Sepp Hochreiter developed "Factor Analysis for Bicluster Acquisition" (FABIA)[6] for biclustering that is simultaneously clustering rows and columns of a matrix. A bicluster in transcriptomic data is a pair of a gene set and a sample set for which the genes are similar to each other on the samples and vice versa. In drug design, for example, the effects of compounds may be similar only on a subgroup of genes. FABIA is a multiplicative model that assumes realistic non-Gaussian signal distributions with heavy tails and utilizes well understood model selection techniques like a variational approach in the Bayesian framework. FABIA supplies the information content of each bicluster to separate spurious biclusters from true biclusters.

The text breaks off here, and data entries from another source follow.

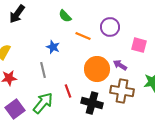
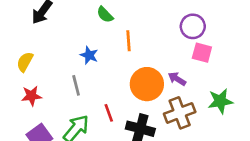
purple circle: (110, 27) -> (193, 26), moved
orange line: (83, 36) -> (129, 41), turned 63
brown cross: (122, 91) -> (180, 113), turned -30

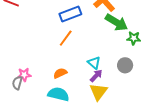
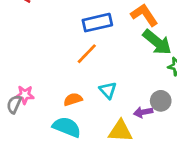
cyan triangle: (94, 63) -> (108, 90), moved
purple arrow: (96, 76) -> (143, 112), moved, turned -152
yellow triangle: (98, 92) -> (120, 131), turned 48

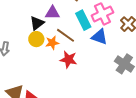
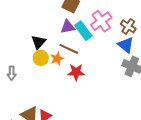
purple triangle: (52, 13) -> (68, 27), moved
blue triangle: (99, 37) -> (126, 45), moved, turned 30

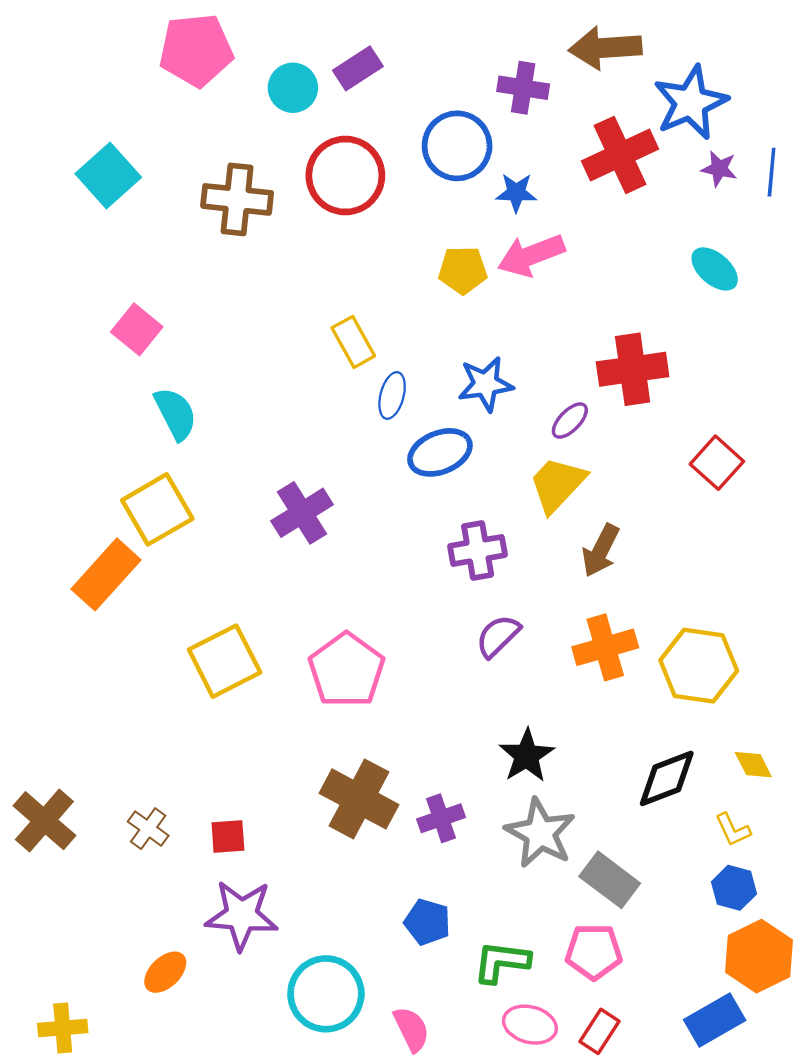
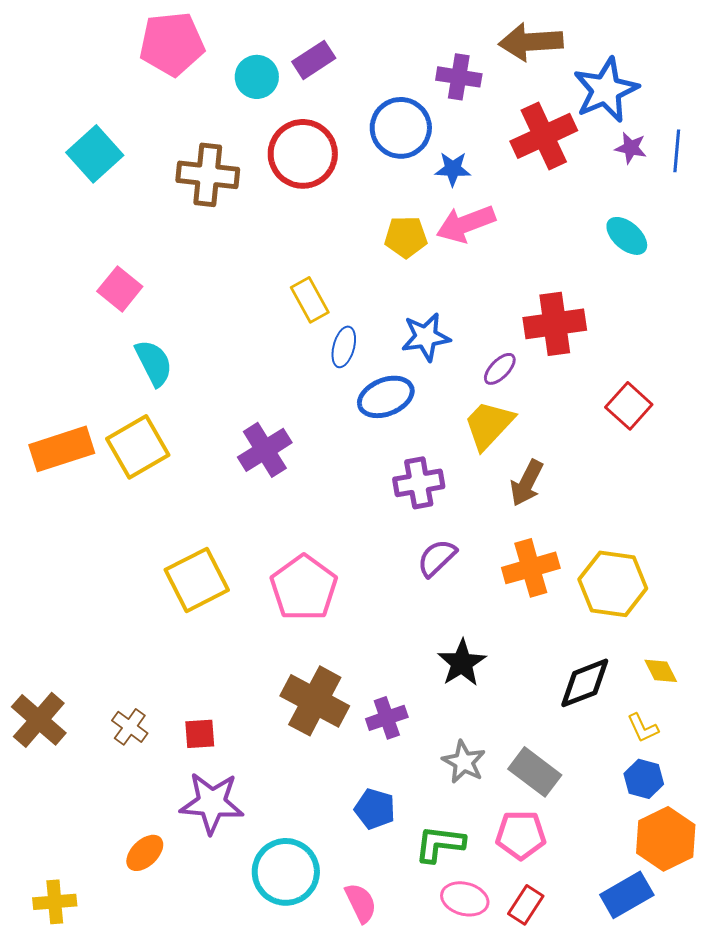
orange rectangle: (106, 574) -> (62, 449), moved, turned 30
gray star: (540, 833) -> (464, 762), moved, size x0.7

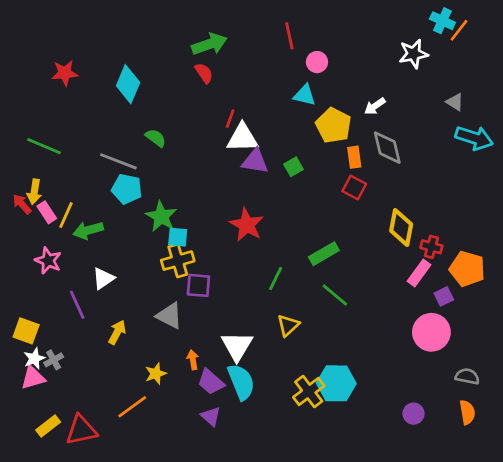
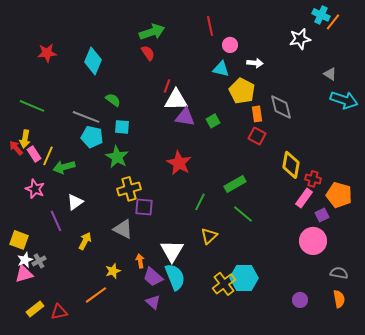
white arrow: (375, 106) -> (255, 63), moved, turned -140
cyan square: (178, 237) -> (122, 127), moved
red triangle: (81, 430) -> (59, 312), size x0.7

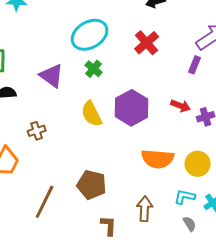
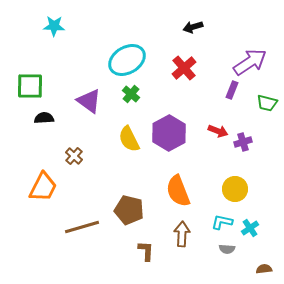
brown cross: (37, 131) -> (74, 156), turned -30
orange semicircle: (158, 159) -> (178, 191), moved, turned 64
brown line: (45, 202) -> (82, 227), turned 48
gray semicircle: (190, 224) -> (227, 249), turned 126

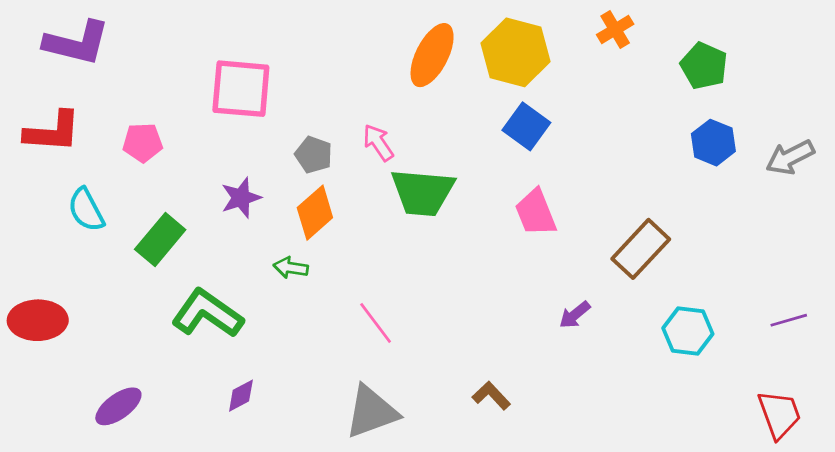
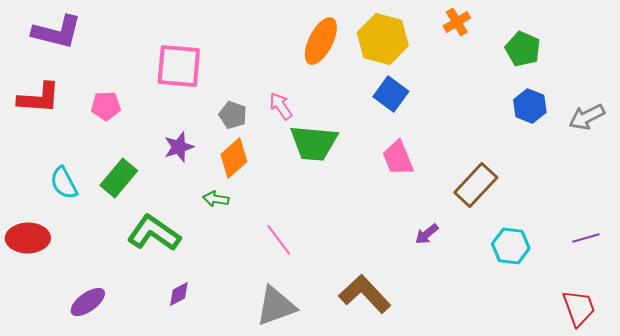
cyan semicircle: (86, 210) -> (64, 183), moved
brown L-shape: (491, 396) -> (365, 294), size x1.8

Support vector machines (SVMs) are supervised learning methods used for classification and regression analysis by recognizing patterns and regularities in the data. Standard SVMs require a positive definite kernel to generate a squared kernel matrix from the data. Sepp Hochreiter proposed the "Potential Support Vector Machine" (PSVM),[7] which can be applied to non-square kernel matrices and can be used with kernels that are not positive definite. For PSVM model selection he developed an efficient sequential minimal optimization algorithm.[8] The PSVM minimizes a new objective which ensures theoretical bounds on the generalization error and automatically selects features which are used for classification or regression.
Sepp Hochreiter applied the PSVM to feature selection, especially to gene selection for microarray data.[9][10][11] The PSVM and standard support vector machines were applied to extract features that are indicative coiled coil oligomerization.[12]
Neural networks are different types of simplified mathematical models of biological neural networks like those in human brains. If data mining is based on neural networks, overfitting reduces the network's capability to correctly process future data. To avoid overfitting, Sepp Hochreiter developed algorithms for finding low complexity neural networks like "Flat Minimum Search" (FMS),[13] which searches for a "flat" minimum — a large connected region in the parameter space where the network function is constant. Thus, the network parameters can be given with low precision which means a low complex network that avoids overfitting.
Recurrent neural networks scan and process sequences and supply their results to the environment. Sepp Hochreiter developed the long short term memory,[14] which overcomes the problem of previous recurrent networks to forget information about the sequence which was observed at the begin of the sequence. LSTM learns from training sequences to solve numerous tasks like automatic music composition, speech recognition, reinforcement learning, and robotics. LSTM was successfully applied to very fast protein homology detection without requiring a sequence alignment.[15]